This is an example of an environmental statement for a coal seam gas project which was prepared by the author.

Section 1 – Introduction

Report Aims

The proposed site for the new CSG (coal seam gas) project will be located at Bowra Station, which lies near Cunnumalla, Queensland, Australia. This property was used as a cattle station for an extended period of time, but was purchased by the Australian Wildlife Conservancy in 2010, and covers 14,000 hectares. The gas well construction company, Beta Industries, intends to position wells in six various locations on the property. At the completion of the construction phase, Australian National Energy will commence the acquisition of the gas production. This impact statement will identify and assess any possible impacts and effects to the following factors which currently exist on the site:

  • Flora
  • Fauna
  • Geology and Soils
  • Surface and Ground Water

The report will concentrate on such issues as current/existing conditions, possible impacts of CSG extraction, mitigation and monitoring, and evaluation of the impacts. A risk matrix will be used to calculate the likelihood and consequences of any such impacts. There are three principle phases of CSG operations: Exploration, Construction and Production. Recent seismic survey data and test drilling has detected the presence of gas in the required abundance for sustained successful production.

Construction

The construction process for CSG wells require the following phases:

  • Site identification, exploration, lease acquisition
  • Well design, engineering and work order issue
  • Well drilling, logging and testing
  • Well running, cement casing and construction completion

There will also need to be a provision for access by personnel and machinery, such as surveyors, earthworks, water trucks, geologists, delivery trucks, various testing equipment and support vehicles and personnel (1).

Production

Coal seam gas is formed in the coal seam, and the gas is trapped inside pores which are held by large volumes of water. To access this gas, a hole is drilled into the coal seam. This hole is cased with steel and cement in order to prevent the mixing of aquifers that may be used for drinking water or irrigation. The depth varies on the position of the coal seam, however in Queensland it is usually at 600m in depth approximately.

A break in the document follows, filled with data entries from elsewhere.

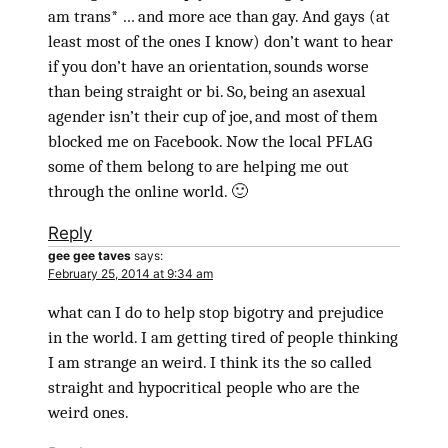
am trans* … and more ace than gay. And gays (at
least most of the ones I know) don’t want to hear
if you don’t have an orientation, sounds worse
than being straight or bi. So, being an asexual
agender isn’t their cup of joe, and most of them
blocked me on Facebook. Now the local PFLAG
some of them belong to are helping me out
through the online world. 🙂
Reply
gee gee taves
says:
February 25, 2014 at 9:34 am
what can I do to help stop bigotry and prejudice
in the world. I am getting tired of people thinking
I am strange an weird. I think its the so called
straight and hypocritical people who are the
weird ones.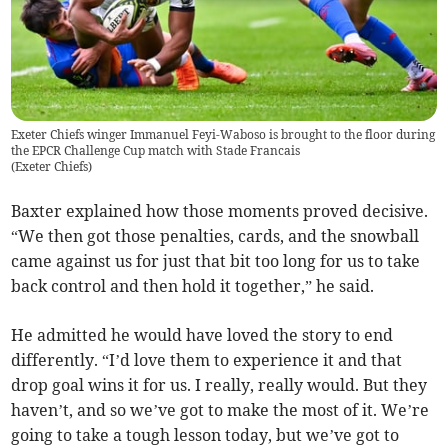
Exeter Chiefs winger Immanuel Feyi-Waboso is brought to the floor during
the EPCR Challenge Cup match with Stade Francais
(
Exeter Chiefs
)
Baxter explained how those moments proved decisive.
“We then got those penalties, cards, and the snowball
came against us for just that bit too long for us to take
back control and then hold it together,” he said.
He admitted he would have loved the story to end
differently. “I’d love them to experience it and that
drop goal wins it for us. I really, really would. But they
haven’t, and so we’ve got to make the most of it. We’re
going to take a tough lesson today, but we’ve got to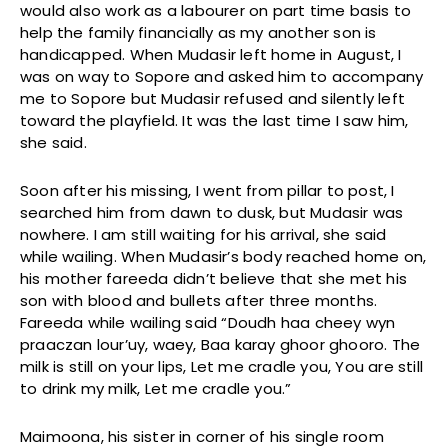
would also work as a labourer on part time basis to
help the family financially as my another son is
handicapped. When Mudasir left home in August, I
was on way to Sopore and asked him to accompany
me to Sopore but Mudasir refused and silently left
toward the playfield. It was the last time I saw him,
she said.
Soon after his missing, I went from pillar to post, I
searched him from dawn to dusk, but Mudasir was
nowhere. I am still waiting for his arrival, she said
while wailing. When Mudasir’s body reached home on,
his mother fareeda didn’t believe that she met his
son with blood and bullets after three months.
Fareeda while wailing said “Doudh haa cheey wyn
praaczan lour’uy, waey, Baa karay ghoor ghooro. The
milk is still on your lips, Let me cradle you, You are still
to drink my milk, Let me cradle you.”
Maimoona, his sister in corner of his single room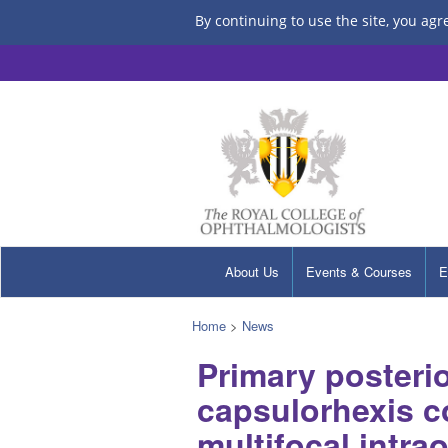
By continuing to use the site, you agr
About Us
Events & Courses
E
Home
>
News
Primary posterio
capsulorhexis c
multifocal intra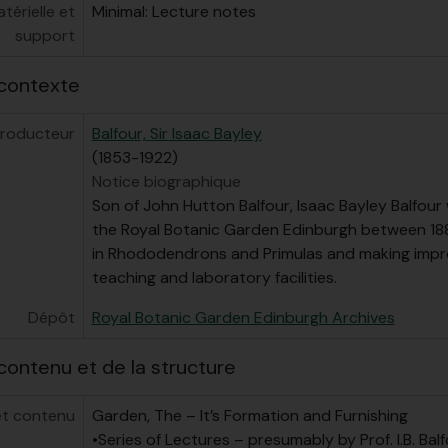
érielle et
Minimal: Lecture notes
support
contexte
roducteur
Balfour, Sir Isaac Bayley
(1853-1922)
Notice biographique
Son of John Hutton Balfour, Isaac Bayley Balfour
the Royal Botanic Garden Edinburgh between 1888
in Rhododendrons and Primulas and making imp
teaching and laboratory facilities.
Dépôt
Royal Botanic Garden Edinburgh Archives
contenu et de la structure
et contenu
Garden, The – It’s Formation and Furnishing
•Series of Lectures – presumably by Prof. I.B. Balfo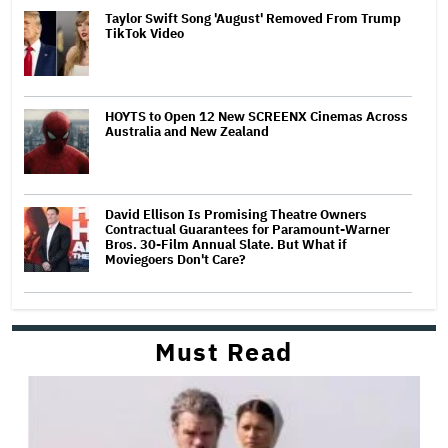
Taylor Swift Song 'August' Removed From Trump
TikTok Video
HOYTS to Open 12 New SCREENX Cinemas Across
Australia and New Zealand
David Ellison Is Promising Theatre Owners
Contractual Guarantees for Paramount-Warner
Bros. 30-Film Annual Slate. But What if
Moviegoers Don't Care?
Must Read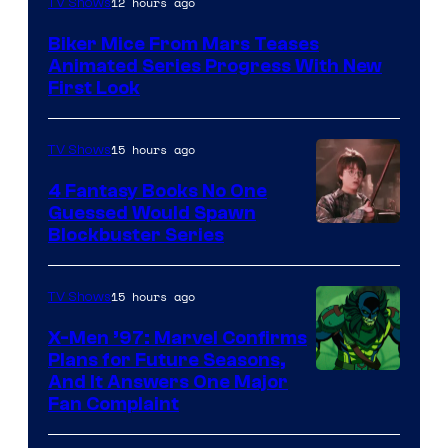
12 hours ago
TV Shows
Biker Mice From Mars Teases
Animated Series Progress With New
First Look
15 hours ago
TV Shows
4 Fantasy Books No One
Guessed Would Spawn
Image
Blockbuster Series
Courtesy
of
15 hours ago
TV Shows
Warner
X-Men ’97: Marvel Confirms
Bros.
Plans for Future Seasons,
And It Answers One Major
Pictures
Fan Complaint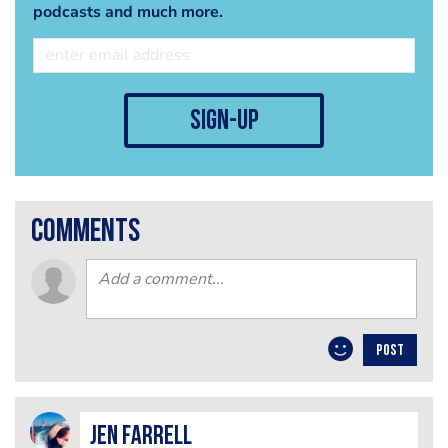
podcasts and much more.
sign-up
comments
POST
Jen Farrell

For the extraction of the gas, a mixture of water and chemicals are forced into the coal seam, causing fractures, or what is known as ‘fracking’. When this fracture occurs, the water flows out of the cracks and the gas is released from the pores, which is then processed in the well (2), (3).

Project Justification

As the demand for energy grows, natural methane gas is seen as a clean alternative which emits very low levels of carbon dioxide after burning (4). There are also many financial benefits that can be gained by accessing CSG (5).

Timeframes

All environmental impact statements are to be forwarded within 12 months of pre-approval. Construction time is estimated to be 18 months with a 30 year minimum in production.

Methods

This report will use a variety of methods to make its assessment and then conclusion and recommendations. Information was collected from a range of peer-reviewed publications and government websites and used in the appropriate areas.

The flora and fauna numbers were determined using the Department of Environment and Heritage Protection website tool ‘Wildlife Online’. A species list was generated to within 1km of each of the proposed well site coordinates.

Information on soils and geology was accessed from the Australian Natural Resources Atlas, which is an Australian Government website. Information was also collected from journal articles.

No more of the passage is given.